Where are the people who, when they encountered the supernatural they ran towards it because they wanted to understand it?
Dead or enslaved, mostly. Or, if they're very, very, very lucky, the supernatural thing they ran toward recruited them and brought them into the masquerade.

Quote
Sure they'd get dismissed as out of hand nutters, but what if they offered proof? And not that bad lighting shaky cam, we can't see anything, let alone being in high quality stuff. Are ghost hunters not a thing in this verse and if so, they've never run into the genuine article?
What proof? The ectoplasm that evaporates to literally nothing in seconds?
Quote
I just want a Bill Nye or Neil DeGrasse Tyson to break the masquerade with science. LOL, is that too much to ask?
Well, kind of yes. Supernatural creatures have thousands of years of experience and knowledge on how to stay hidden.
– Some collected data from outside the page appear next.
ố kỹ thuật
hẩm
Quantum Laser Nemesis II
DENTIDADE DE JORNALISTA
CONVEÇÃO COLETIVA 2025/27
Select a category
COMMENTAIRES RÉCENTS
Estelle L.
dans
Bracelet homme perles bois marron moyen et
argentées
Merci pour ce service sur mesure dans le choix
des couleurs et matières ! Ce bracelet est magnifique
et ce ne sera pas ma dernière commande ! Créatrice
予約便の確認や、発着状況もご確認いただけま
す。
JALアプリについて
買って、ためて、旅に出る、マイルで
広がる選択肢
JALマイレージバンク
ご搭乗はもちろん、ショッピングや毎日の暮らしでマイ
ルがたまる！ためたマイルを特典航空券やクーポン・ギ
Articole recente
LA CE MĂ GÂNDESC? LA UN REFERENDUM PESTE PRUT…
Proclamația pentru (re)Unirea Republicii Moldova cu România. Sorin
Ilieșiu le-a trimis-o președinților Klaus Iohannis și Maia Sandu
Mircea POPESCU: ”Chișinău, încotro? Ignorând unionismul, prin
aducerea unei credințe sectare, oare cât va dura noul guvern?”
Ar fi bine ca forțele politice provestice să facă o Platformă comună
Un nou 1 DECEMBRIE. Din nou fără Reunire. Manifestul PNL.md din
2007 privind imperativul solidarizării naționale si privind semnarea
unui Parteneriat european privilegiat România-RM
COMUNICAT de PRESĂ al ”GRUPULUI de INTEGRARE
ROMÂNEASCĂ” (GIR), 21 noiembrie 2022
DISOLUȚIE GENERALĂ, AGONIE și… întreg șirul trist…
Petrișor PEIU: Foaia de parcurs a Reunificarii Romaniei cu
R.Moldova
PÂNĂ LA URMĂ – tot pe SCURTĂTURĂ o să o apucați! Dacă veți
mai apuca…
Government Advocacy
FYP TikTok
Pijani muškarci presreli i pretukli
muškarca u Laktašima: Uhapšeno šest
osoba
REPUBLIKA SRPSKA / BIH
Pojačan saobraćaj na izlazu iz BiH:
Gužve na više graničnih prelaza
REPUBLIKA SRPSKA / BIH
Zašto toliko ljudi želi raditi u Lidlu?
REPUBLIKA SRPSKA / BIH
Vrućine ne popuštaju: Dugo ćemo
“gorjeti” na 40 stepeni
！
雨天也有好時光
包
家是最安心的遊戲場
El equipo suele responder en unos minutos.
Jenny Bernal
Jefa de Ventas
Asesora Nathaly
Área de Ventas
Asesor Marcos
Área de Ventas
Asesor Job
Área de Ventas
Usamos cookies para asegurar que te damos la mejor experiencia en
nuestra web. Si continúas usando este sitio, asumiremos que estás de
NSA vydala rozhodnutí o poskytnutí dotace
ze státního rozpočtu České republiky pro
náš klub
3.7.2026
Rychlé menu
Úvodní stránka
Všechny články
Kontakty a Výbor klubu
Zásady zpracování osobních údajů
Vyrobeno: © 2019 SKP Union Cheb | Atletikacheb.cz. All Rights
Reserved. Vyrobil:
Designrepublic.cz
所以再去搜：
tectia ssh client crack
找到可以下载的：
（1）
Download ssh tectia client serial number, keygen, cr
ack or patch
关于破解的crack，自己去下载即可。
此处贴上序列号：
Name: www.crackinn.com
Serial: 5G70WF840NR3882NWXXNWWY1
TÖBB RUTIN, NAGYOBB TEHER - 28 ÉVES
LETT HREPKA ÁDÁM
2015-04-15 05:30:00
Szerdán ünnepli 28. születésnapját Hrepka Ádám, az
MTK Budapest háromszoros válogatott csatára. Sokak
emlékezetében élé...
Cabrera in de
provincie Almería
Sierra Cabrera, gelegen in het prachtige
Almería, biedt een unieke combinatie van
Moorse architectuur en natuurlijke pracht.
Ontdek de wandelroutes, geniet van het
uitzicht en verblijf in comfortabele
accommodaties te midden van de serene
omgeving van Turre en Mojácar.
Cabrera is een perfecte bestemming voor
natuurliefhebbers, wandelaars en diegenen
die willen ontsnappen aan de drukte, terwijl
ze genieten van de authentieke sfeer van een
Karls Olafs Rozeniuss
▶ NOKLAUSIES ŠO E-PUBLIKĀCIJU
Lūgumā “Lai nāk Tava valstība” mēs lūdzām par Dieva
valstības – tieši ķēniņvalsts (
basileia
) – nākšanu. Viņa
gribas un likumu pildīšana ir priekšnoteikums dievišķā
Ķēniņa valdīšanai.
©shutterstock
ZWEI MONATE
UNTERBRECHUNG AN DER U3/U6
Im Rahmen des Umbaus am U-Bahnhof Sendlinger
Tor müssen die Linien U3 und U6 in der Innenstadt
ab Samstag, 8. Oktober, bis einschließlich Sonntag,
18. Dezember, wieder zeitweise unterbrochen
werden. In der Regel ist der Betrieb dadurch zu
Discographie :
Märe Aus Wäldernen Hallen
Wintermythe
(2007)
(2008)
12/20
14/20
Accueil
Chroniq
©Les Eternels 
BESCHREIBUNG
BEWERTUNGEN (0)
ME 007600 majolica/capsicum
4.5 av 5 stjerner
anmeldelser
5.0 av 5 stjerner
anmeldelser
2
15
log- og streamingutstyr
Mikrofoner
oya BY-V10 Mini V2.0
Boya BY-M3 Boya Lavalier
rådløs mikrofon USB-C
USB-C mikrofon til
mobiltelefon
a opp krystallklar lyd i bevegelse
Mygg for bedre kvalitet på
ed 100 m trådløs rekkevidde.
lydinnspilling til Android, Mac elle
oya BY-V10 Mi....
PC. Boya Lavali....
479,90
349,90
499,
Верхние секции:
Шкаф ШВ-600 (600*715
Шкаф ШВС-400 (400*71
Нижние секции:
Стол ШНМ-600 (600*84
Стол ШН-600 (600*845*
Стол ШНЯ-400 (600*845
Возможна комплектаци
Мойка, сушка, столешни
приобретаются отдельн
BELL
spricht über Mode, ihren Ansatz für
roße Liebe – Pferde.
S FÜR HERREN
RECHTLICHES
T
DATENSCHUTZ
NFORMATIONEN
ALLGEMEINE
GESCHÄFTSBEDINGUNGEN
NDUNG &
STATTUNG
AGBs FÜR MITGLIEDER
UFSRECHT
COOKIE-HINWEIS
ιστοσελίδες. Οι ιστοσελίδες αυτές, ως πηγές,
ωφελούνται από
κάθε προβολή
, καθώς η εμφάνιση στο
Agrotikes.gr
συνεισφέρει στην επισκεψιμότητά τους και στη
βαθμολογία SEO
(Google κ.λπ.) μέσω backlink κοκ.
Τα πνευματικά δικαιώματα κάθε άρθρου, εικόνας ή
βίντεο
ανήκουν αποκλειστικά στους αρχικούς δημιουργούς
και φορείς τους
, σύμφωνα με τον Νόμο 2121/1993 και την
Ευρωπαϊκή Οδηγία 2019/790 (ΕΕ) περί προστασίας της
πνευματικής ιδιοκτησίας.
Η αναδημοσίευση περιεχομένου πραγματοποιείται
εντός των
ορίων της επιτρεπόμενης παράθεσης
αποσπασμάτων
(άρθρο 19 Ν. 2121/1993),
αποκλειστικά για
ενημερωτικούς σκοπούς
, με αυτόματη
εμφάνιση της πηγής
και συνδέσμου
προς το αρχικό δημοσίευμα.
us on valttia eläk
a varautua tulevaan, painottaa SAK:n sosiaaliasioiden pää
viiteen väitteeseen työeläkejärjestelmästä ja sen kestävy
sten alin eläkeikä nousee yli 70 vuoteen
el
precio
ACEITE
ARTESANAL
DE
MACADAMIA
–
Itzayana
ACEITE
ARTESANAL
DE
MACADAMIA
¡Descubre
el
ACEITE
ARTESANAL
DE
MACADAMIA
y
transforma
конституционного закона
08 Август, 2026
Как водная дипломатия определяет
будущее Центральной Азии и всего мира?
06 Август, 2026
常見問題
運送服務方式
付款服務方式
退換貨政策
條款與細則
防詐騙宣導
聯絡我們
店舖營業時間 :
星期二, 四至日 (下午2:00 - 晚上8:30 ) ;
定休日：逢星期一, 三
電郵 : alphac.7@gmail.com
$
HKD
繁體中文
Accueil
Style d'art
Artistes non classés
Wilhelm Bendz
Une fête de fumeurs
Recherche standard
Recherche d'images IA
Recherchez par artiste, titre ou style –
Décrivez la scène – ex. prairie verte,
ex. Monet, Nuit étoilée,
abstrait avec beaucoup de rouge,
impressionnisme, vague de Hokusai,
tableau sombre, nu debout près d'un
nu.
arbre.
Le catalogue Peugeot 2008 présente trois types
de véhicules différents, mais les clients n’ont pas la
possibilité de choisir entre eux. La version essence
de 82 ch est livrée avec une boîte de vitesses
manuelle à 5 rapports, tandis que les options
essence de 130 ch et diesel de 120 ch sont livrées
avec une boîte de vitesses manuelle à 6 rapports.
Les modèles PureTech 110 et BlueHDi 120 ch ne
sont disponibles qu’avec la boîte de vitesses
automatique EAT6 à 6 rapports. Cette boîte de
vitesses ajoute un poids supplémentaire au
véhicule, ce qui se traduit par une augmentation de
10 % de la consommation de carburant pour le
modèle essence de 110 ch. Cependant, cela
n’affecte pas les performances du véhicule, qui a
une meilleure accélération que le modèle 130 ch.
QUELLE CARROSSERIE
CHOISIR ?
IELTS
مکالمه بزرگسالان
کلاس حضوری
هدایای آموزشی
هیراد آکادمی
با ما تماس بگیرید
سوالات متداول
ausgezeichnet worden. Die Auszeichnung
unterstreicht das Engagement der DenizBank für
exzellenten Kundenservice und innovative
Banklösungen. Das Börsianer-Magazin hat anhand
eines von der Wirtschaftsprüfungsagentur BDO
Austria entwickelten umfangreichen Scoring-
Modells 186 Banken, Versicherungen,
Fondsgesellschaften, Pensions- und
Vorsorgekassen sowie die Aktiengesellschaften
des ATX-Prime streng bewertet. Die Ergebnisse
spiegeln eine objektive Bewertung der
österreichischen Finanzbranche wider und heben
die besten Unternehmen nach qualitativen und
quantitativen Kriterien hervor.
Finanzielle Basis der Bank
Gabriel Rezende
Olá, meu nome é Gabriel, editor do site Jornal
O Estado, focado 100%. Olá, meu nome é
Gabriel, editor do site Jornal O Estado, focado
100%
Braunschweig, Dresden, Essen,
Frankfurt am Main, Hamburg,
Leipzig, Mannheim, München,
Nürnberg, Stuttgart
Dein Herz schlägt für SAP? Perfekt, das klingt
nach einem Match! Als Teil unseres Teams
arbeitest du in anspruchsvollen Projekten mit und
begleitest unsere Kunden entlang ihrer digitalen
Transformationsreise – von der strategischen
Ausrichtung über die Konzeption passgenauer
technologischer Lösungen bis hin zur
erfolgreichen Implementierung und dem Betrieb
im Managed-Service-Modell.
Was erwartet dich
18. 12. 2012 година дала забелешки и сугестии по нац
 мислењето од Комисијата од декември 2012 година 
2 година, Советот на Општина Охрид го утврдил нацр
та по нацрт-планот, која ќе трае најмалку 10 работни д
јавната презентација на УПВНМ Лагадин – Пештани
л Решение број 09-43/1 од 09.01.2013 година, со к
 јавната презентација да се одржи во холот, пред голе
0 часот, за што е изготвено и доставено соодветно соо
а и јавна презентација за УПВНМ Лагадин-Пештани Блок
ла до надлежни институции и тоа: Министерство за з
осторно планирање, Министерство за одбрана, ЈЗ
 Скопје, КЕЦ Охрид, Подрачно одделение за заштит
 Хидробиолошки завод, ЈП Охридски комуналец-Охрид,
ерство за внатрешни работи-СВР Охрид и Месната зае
Tyson tries to "prove" Faeries exist? One of them gets to him, glamours him, and at best he's reduced to being on par with the "Aliens" *hand gesture* guy.

Or they kill him.

The supernatural creatures aren't just dumb animals waiting to be discovered. They're intelligent, amoral, devious, organized and deadly creatures that do not want to be discovered and take steps up to and including murder and mind-rape to keep it from happening.
Compels solve everything!

http://blur.by/1KgqJg6 My first book: "Brothers of the Curled Isles"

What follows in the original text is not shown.